State ex rel. Spratley v. Maries County
Decision Date | 12 November 1936 |
Citation | 98 S.W.2d 623,339 Mo. 577 |
Parties | State of Missouri at the relation of Edna Gray Spratley, Appellant, v. Maries County; George F. Martin, W. F. Lindner and Joseph Lischwe, Judges of the County Court of Maries County |
Court | Missouri Supreme Court |
Appeal from Maries Circuit Court; Hon. Nike G. Sevier Judge;
Affirmed.
C D. Snodgrass and H. M. Atwell for appellant.
(1) Respondents should not be allowed to evade and violate statutory law, Sections 11812, 11813, Revised Statutes 1929. (2) Judgment entered by clerk of the court of record is presumed to be judgment directed by the court and such presumption can only be overcome by proper record evidence of a different judgment actually rendered. Kreisel, Admr v. Snavely, 135 Mo.App. 155, 115 S.W. 1059. (3) Not essential to validity of record that they be signed by the judge. Platte County v. Marshall, 10 Mo. 345; Fountaine v. Hudson, 93 Mo. 62; Gibbs v. Southern, 116 Mo. 204. (4) Parol or extrinsic evidence is inadmissible to contradict, impeach, vary or explain judicial records. Davidson v. Davidson Co., 226 Mo. 1, 125 S.W. 1143; Cumberland Presb. Church Board of Ministerial Relief v. Drummond, 167 Mo. 54; Sutton v. Cole, 155 Mo. 206; State v. Sinebaker, 90 Mo.App. 280. (5) In the absence of fraud or mistake, parol evidence is inadmissible to add to, vary, modify or contradict written contract showing on face thereof that it includes entire agreement. Colt Co. v. Gregor, 44 S.W.2d 2, 328 Mo. 1216. (6) Parol evidence is inadmissible to vary or add to the language of the judgment, decree or record of court, expressed in plain and unambiguous terms. Montgomery v. Farley, 5 Mo. 233. (7) Parol evidence will not be received to impeach verity of the records of the court. State ex rel. Graves v. Primm, 61 Mo. 166.
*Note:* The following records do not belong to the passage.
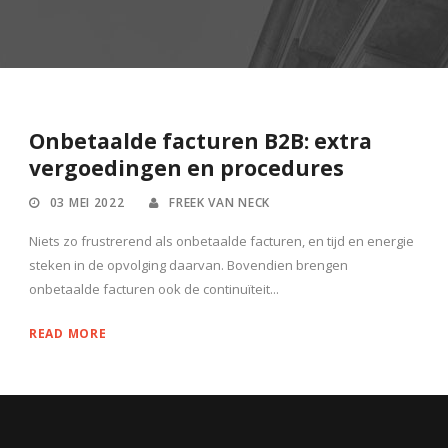
Onbetaalde facturen B2B: extra
vergoedingen en procedures
03 MEI 2022
FREEK VAN NECK
Niets zo frustrerend als onbetaalde facturen, en tijd en energie
steken in de opvolging daarvan. Bovendien brengen
onbetaalde facturen ook de continuïteit...
READ MORE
W. H. Holmes for respondents.
The evidence fails to show that the accounts of petitioner were stated and certified as required by Section 11813, Revised Statutes 1929.
Bradley, C. Ferguson and Hyde, CC., concur.
This cause is in mandamus to compel the judges of the County Court of Maries County to issue a warrant to relator in payment of alleged unpaid salary as deputy circuit court clerk. The alternative writ was issued and respondents filed demurrer thereto, stating, as grounds: (1) That the facts stated were insufficient to entitle relator to the relief sought; (2) that it is now shown that relator has exhausted or availed herself of all legal remedies, other than mandamus, or that she is without other adequate remedy (3) that the petition (alternative writ) shows on its face that relator has a legal remedy (other than mandamus). The record does not show that the demurrer was overruled, but we may assume it was, since respondents filed return, which is a general denial, and a plea that relator has an adequate remedy other than by mandamus. It does not appear that a reply was filed. The trial court found against relator and quashed the alternative writ. Motion for a new trial was overruled and relator appealed to the Springfield Court of Appeals, but that court transferred the cause here, because Maries County is a party. [Sec. 12, Art. VI, Constitution; Sec. 1915, R. S. 1929, Mo. Stat. Ann., sec. 1915, p. 2589.]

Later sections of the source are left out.